- Opening Delimiter -

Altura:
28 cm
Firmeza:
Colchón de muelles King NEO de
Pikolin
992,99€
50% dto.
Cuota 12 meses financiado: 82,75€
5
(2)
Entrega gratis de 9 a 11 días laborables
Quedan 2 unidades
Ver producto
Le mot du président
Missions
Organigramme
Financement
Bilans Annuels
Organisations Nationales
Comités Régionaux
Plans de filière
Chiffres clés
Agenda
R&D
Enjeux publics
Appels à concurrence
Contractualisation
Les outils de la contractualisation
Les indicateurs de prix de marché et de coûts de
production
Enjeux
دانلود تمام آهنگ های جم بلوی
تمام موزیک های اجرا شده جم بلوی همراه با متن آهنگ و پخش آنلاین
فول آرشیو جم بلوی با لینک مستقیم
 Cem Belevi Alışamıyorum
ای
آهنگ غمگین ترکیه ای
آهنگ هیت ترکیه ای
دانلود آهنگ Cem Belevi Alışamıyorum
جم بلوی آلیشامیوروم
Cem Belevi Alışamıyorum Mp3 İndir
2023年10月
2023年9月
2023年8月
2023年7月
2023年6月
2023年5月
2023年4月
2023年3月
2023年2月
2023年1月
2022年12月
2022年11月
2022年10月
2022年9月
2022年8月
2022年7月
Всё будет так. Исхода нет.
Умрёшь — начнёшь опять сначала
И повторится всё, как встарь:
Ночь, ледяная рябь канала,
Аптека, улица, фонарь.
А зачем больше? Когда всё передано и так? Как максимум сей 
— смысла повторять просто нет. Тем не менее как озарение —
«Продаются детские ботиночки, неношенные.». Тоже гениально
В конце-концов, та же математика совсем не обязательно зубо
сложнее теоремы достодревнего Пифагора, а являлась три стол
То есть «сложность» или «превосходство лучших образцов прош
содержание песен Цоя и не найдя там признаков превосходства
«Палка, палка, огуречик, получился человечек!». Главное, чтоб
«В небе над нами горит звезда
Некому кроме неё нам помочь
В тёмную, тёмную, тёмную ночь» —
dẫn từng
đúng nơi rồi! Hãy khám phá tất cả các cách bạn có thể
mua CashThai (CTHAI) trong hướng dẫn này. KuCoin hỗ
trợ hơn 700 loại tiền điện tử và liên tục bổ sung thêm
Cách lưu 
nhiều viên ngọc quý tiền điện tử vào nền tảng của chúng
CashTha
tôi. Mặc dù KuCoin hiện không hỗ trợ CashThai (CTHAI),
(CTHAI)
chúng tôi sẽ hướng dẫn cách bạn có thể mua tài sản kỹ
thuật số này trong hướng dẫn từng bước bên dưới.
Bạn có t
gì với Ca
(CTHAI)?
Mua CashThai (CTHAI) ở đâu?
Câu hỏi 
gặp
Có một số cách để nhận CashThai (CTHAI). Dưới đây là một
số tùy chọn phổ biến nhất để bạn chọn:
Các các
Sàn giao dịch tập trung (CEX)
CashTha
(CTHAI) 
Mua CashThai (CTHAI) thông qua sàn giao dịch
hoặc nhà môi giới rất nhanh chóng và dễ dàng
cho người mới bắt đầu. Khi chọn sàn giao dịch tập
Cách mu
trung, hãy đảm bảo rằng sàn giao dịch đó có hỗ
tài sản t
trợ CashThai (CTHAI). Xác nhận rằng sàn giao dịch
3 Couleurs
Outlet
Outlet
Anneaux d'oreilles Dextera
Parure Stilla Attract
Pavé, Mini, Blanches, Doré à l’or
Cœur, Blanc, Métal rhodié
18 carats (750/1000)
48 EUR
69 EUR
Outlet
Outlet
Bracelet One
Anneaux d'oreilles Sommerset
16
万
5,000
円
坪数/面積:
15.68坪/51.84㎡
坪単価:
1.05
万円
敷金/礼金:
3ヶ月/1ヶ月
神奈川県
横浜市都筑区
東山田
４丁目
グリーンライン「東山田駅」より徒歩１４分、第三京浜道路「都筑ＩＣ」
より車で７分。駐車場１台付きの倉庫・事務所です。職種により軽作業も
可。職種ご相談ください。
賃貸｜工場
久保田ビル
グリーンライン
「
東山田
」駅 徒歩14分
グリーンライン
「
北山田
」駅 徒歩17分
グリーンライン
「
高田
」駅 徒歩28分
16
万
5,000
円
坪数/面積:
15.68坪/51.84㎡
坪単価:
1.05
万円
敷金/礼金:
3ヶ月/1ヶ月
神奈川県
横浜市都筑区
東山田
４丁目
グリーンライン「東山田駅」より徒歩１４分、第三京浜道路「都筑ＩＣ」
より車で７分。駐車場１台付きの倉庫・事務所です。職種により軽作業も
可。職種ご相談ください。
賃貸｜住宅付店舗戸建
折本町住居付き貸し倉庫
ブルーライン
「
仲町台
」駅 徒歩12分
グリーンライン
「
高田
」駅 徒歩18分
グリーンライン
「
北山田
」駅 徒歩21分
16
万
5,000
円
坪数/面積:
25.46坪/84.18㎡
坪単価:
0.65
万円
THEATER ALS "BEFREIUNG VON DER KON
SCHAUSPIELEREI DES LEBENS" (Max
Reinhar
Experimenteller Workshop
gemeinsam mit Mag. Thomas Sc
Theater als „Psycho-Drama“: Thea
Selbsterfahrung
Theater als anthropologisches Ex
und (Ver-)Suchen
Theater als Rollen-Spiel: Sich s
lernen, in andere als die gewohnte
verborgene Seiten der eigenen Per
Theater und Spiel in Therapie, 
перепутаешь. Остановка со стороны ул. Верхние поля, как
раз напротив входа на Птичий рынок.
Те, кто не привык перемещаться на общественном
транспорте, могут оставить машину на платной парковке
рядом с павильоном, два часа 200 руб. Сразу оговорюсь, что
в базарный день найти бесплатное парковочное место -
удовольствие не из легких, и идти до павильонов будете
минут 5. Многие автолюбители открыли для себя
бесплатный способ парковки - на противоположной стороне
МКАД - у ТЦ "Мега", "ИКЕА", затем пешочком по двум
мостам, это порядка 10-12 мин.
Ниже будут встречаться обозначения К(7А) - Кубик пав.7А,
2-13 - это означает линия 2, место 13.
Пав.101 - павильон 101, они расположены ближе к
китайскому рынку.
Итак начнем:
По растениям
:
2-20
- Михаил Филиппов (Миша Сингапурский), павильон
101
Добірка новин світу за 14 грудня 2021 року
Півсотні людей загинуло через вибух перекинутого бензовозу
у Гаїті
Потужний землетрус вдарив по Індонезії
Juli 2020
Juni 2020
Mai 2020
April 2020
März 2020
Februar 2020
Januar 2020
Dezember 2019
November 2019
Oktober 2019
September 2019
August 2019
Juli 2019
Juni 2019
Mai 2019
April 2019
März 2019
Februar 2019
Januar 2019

- Closing Delimiter -

# [Your assignment]
Return each line of the listing that holds the word "giao".

# [Problem solution]
Sàn giao dịch tập trung (CEX)
Mua CashThai (CTHAI) thông qua sàn giao dịch
cho người mới bắt đầu. Khi chọn sàn giao dịch tập
trung, hãy đảm bảo rằng sàn giao dịch đó có hỗ
trợ CashThai (CTHAI). Xác nhận rằng sàn giao dịch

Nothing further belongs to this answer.